A special purpose vehicle (SPV) is a legal entity created to fulfil a specific, and often temporary, objective. An SPV is typically used to isolate an individual or corporate investor from risk. It can be owned by one or more individuals or companies.
Chinese shareholders often set up offshore SPVs as a means of financing existing Chinese businesses, allowing them to gain the benefit of certain tax and foreign exchange preferences only available to foreign investors. A Chinese resident investing in a Chinese domestic company through an offshore SPV in this manner is known as a 'round-trip investment'. Since 2005, SPV round-trip investments have been expressly permitted but only under the close scrutiny of the State Administration of Foreign Exchange (SAFE). Round-trip SPVs must be registered with SAFE in order to manage necessary foreign exchange clearance formalities, and must also comply with certain foreign exchange reporting and repatriation requirements.
On 20 May 2011, SAFE issued a new set of operating procedures for handling SPV-related foreign exchange registration matters. These procedures are contained in Circular No. 19. Circular No. 19 also contains detailed procedures and requirements for foreign exchange registration for inbound and outbound investments generally.
Given the financial and reputational risks of not complying with the rules, and the increased likelihood of detection, foreign investors and purchasers must take particular care to ensure that they have complied in full with all relevant SAFE registration requirements.
In clarifying SAFE's position on round-trip SPVs, Circular No. 19 both increases and decreases the burdens of compliance.
Circular No. 19 provides that Chinese residents can set up an offshore SPV before obtaining SAFE registration, rather than having to apply first. However they cannot undertake overseas financing, round-trip investments or major capital or share changes in the SPV before SAFE registration.
New category of 'Non-SPV Round-trip Investor'
Non-SPV round-trip investors are now exempt from the registration requirements. This occurs where an offshore company, set up by Chinese residents for a purpose other than as a financing vehicle for round-trip investments, invests in a foreign-controlled company based in mainland China. This could be, for example, a company which has undertaken standard overseas investments and operations but which has then incidentally made a re-investment back onshore.
However, this status is not granted automatically. These companies must report and apply to SAFE in order to receive recognition as non-SPV round-trip investors and so qualify for exemption. A company must be able to prove that it was initially properly approved for offshore investment (if set up by a Chinese company), or that its source of funds and establishment did not violate Chinese foreign exchange laws (if established by a Chinese individual). Circular No. 19 does not spell out the criteria for acceptable proof, leaving significant uncertainty in this regard.
Circular No. 19 also does not provide any deadlines for these companies to report. They will ultimately have to do so under the new declaration requirements below if their circumstances change.

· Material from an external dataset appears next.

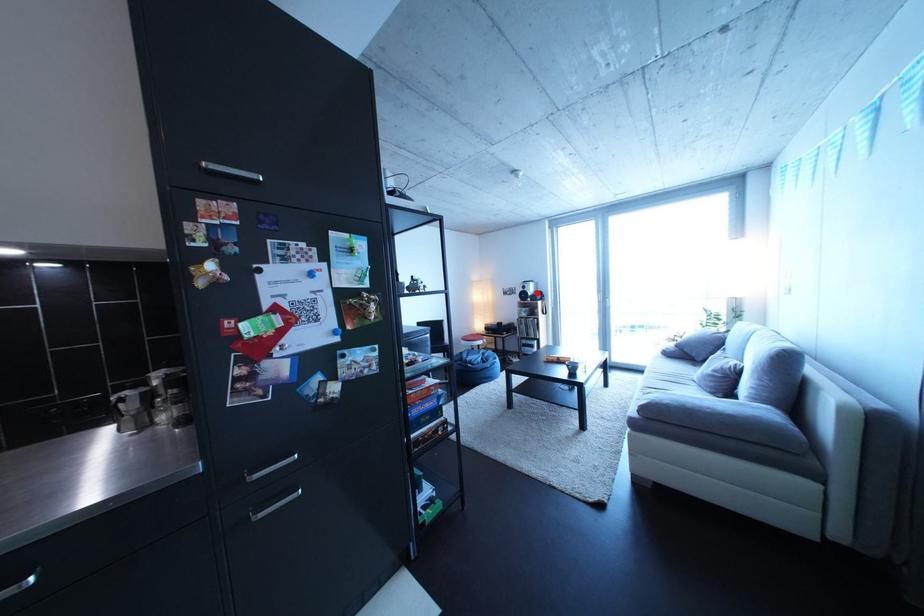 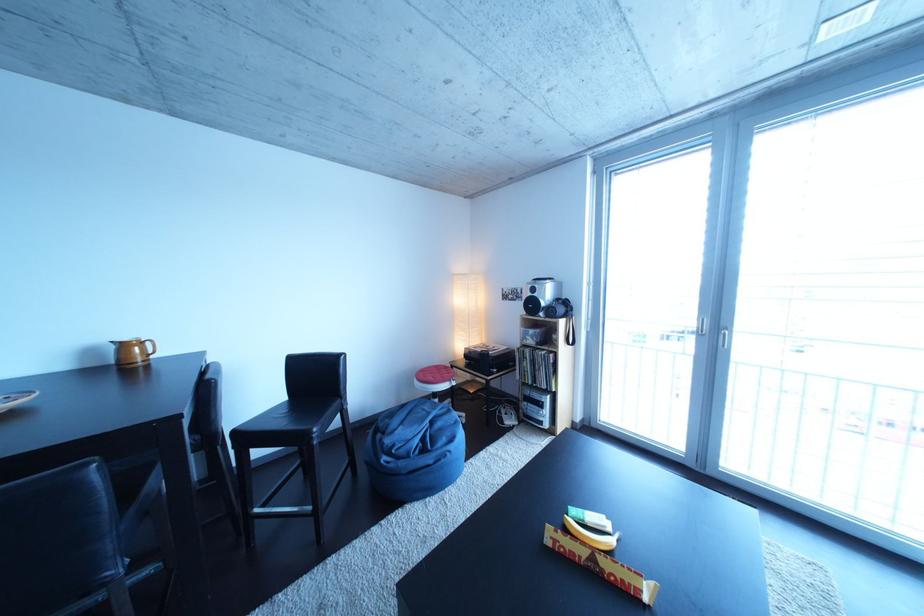 Where in the second image is the point corresponding to the highlighted location from the first image?

(545, 296) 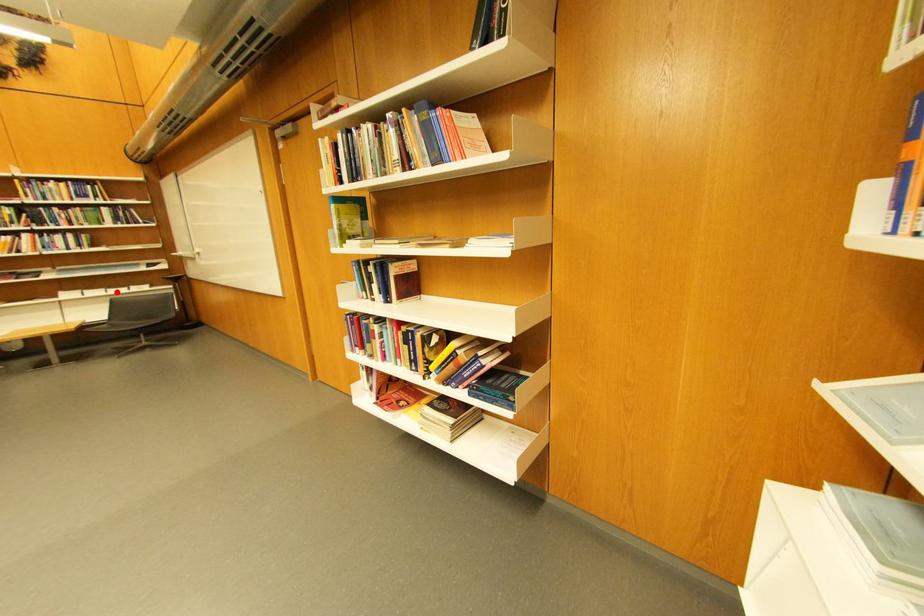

Remedial registration for non-compliant SPVs
The new rules make registration possible for round-trip SPVs that have previously failed to register, but also indicate that SAFE should penalise these offenders. The penalties could be significant. Penalties can include a percentage of all funds remitted by the onshore investor to the SPV after 1 November 2005 and possible criminal prosecution. Other than in cases of extremely pressing need it is unlikely that these penalties will encourage companies to comply, however under the new declaration requirements below the risk of discovery will increase over time.
New declaration requirements for foreign-controlled companies
Circular No. 19 introduces a new requirement to help SAFE identify round-trip investments. At the time of foreign exchange registration companies with foreign shareholders (foreign invested enterprises or FIEs) are now required to make a declaration as to what type of investor those foreign shareholders are. As a result, eventually all FIEs will have to declare their foreign investors' status. Self-declaration is currently required for:
- setting up a new FIE;
- when a foreign party acquires equity in or assets belonging to a Chinese company;
- equity transfer in an existing FIE;
- capital increase or reduction in an existing FIE;
- any other change of foreign exchange registration details – for example, change of company name or registered address.
Circular No. 19 also sets out a number of updated forms for foreign exchange registration procedures relevant to SPVs and outbound investment generally. These forms are useful in helping to clarify SAFE's complex filing procedures and unify local registration procedures and documentation requirements. However, the renewed emphasis on compliances raises rather than reduces risks in this area.